I by no means guarantee that the whole song I proceed to give is what was sung at the dinner: I suspect, by the completeness of the chain, that augmentations have been made. My deceased friend was just the man to add some verses, or the addition may have been made before it came into his hands, or since his decease, for the scraps containing the verses passed through several hands before they came into mine. We may, however, be pretty sure that the original is substantially contained in what is given, and that the character is therefore preserved. I have had myself to repair damages every now and then, in the way of conjectural restoration of defects caused by ill-usage. {380}
THE ASTRONOMER'S DRINKING SONG.
"Whoe'er would search the starry sky, Its secrets to divine, sir, Should take his glass—I mean, should try A glass or two of wine, sir! True virtue lies in golden mean, And man must wet his clay, sir; Join these two maxims, and 'tis seen He should drink his bottle a day, sir!
"Old Archimedes, reverend sage! By trump of fame renowned, sir, Deep problems solved in every page, And the sphere's curved surface found,[774] sir: Himself he would have far outshone, And borne a wider sway, sir, Had he our modern secret known, And drank a bottle a day, sir!

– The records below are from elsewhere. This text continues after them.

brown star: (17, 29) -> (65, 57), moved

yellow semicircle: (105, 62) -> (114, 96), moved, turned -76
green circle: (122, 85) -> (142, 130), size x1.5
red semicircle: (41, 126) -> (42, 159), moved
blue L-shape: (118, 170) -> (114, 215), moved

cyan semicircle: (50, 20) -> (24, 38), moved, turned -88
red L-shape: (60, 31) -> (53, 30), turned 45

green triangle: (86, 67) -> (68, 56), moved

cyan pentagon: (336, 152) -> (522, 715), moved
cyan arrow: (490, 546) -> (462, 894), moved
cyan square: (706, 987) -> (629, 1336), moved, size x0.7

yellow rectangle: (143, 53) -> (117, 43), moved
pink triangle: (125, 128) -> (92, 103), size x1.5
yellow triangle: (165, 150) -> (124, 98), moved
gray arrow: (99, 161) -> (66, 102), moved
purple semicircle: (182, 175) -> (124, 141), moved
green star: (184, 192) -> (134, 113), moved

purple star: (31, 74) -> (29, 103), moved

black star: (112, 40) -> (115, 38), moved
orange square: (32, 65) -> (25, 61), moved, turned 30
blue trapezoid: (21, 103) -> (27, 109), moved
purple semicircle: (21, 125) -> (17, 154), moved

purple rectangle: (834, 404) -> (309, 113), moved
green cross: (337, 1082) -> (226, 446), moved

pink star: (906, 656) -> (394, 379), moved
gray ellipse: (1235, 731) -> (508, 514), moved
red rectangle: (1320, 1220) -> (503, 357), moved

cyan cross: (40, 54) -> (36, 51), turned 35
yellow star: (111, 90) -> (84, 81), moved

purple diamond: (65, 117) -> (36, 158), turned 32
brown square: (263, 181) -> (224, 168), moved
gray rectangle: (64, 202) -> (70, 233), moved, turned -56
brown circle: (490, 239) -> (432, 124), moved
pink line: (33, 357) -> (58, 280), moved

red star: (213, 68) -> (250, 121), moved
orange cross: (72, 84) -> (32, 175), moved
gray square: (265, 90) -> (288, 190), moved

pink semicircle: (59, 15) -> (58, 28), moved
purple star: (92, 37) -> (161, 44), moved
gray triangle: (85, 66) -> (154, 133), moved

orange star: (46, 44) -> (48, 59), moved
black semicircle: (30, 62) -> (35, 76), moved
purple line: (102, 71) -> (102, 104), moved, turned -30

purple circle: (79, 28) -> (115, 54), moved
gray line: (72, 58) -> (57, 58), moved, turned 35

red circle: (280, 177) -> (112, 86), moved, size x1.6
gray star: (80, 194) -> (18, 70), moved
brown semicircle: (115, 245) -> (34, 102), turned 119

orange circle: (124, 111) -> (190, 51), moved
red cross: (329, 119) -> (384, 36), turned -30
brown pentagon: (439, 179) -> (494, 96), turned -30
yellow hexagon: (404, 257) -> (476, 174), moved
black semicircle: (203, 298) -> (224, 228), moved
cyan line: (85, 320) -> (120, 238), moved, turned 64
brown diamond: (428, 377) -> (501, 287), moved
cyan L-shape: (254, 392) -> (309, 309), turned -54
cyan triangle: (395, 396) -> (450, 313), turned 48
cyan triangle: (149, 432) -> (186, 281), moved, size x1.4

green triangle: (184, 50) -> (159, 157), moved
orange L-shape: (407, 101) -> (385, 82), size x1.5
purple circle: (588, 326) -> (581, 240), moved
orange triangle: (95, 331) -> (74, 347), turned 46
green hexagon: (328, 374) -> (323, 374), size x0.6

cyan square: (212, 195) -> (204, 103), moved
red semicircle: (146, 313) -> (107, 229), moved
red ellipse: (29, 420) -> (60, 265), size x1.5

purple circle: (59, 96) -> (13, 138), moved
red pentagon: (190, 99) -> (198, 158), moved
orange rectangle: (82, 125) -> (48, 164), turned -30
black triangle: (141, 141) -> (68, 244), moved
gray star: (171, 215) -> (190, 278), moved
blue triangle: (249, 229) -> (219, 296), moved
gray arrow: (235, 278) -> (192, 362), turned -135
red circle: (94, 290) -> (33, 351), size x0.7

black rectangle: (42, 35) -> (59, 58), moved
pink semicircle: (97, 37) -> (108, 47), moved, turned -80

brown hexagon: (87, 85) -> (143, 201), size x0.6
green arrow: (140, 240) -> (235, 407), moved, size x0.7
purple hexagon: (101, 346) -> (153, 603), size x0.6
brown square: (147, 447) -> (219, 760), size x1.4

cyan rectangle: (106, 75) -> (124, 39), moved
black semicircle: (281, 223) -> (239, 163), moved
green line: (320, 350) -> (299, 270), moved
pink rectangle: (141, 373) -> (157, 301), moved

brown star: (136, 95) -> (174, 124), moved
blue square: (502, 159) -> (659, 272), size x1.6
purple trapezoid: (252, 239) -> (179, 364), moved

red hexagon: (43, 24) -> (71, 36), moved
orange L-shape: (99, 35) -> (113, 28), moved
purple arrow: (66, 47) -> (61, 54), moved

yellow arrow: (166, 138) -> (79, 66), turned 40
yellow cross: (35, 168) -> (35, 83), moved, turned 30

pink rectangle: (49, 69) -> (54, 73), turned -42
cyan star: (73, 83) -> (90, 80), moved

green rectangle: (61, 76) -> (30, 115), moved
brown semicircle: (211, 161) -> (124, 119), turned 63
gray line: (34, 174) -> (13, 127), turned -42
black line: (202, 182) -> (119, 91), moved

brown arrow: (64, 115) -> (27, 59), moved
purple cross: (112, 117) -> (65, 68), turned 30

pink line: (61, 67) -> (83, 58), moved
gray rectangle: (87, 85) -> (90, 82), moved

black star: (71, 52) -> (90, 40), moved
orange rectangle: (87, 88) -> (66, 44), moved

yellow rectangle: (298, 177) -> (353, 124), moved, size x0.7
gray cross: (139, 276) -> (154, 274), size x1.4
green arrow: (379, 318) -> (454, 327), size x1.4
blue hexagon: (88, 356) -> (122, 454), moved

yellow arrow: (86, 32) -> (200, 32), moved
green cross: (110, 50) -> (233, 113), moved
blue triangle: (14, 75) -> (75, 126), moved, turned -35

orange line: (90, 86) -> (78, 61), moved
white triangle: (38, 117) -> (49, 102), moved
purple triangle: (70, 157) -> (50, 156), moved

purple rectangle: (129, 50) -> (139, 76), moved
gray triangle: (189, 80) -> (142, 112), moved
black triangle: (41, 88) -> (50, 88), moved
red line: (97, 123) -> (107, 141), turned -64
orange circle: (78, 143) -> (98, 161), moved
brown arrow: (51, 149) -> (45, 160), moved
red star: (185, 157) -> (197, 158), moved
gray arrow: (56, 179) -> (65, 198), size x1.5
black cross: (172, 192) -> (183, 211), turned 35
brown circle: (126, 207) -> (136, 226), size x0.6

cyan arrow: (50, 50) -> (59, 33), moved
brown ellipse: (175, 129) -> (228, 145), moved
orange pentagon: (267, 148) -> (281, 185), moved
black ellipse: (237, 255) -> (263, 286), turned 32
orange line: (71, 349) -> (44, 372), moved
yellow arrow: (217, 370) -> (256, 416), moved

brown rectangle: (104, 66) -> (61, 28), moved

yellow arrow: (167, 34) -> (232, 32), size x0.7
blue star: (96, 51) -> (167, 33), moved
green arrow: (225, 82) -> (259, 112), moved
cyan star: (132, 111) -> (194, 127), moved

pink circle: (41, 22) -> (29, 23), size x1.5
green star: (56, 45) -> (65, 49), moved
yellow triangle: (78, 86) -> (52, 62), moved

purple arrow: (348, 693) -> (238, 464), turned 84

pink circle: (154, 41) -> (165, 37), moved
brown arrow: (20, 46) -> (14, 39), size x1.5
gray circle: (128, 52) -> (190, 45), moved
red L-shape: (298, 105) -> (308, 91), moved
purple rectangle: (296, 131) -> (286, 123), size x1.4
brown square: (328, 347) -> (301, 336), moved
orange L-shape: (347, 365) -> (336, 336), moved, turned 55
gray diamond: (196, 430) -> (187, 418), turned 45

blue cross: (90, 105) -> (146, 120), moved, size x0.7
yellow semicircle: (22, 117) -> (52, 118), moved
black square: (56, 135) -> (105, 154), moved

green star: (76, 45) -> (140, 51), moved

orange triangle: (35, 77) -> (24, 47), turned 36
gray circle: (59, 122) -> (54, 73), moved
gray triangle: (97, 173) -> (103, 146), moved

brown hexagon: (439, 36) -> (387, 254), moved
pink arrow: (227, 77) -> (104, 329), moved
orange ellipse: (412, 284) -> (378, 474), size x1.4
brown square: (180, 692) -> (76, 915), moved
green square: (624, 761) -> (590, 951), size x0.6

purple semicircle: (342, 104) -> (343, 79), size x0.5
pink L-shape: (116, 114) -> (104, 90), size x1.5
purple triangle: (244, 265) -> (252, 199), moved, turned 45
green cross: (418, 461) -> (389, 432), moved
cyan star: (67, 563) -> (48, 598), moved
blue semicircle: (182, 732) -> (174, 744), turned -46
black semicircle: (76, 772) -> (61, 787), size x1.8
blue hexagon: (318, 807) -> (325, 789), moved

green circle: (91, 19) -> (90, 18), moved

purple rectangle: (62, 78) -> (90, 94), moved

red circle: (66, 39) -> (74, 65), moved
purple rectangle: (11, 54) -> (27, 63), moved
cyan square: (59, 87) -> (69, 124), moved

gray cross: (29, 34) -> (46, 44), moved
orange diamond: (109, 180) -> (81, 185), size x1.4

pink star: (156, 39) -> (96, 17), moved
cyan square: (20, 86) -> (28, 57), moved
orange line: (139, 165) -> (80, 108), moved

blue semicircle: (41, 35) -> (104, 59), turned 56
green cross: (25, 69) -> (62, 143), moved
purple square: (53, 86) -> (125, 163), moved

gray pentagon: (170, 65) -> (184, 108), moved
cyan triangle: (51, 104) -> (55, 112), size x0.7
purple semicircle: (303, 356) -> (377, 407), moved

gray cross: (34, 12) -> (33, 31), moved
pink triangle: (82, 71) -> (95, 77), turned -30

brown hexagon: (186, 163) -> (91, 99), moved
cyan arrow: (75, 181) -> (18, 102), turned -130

"When Ptolemy,[775] now long ago, Believed the earth stood still, sir, He never would have blundered so, Had he but drunk his fill, sir: He'd then have felt[776] it circulate, And would have learnt to say, sir, The true way to investigate Is to drink your bottle a day, sir!
"Copernicus,[777] that learned wight, The glory of his nation, With draughts of wine refreshed his sight, And saw the earth's rotation; {381} Each planet then its orb described, The moon got under way, sir; These truths from nature he imbibed For he drank his bottle a day, sir!
"The noble[778] Tycho placed the stars, Each in its due location; He lost his nose[779] by spite of Mars, But that was no privation: Had he but lost his mouth, I grant He would have felt dismay, sir, Bless you! he knew what he should want To drink his bottle a day, sir!
"Cold water makes no lucky hits; On mysteries the head runs: Small drink let Kepler[780] time his wits On the regular polyhedrons: He took to wine, and it changed the chime, His genius swept away, sir, Through area varying[781] as the time At the rate of a bottle a day, sir!
"Poor Galileo,[782] forced to rat Before the Inquisition, E pur si muove[783] was the pat He gave them in addition: {382} He meant, whate'er you think you prove, The earth must go its way, sirs; Spite of your teeth I'll make it move, For I'll drink my bottle a day, sirs!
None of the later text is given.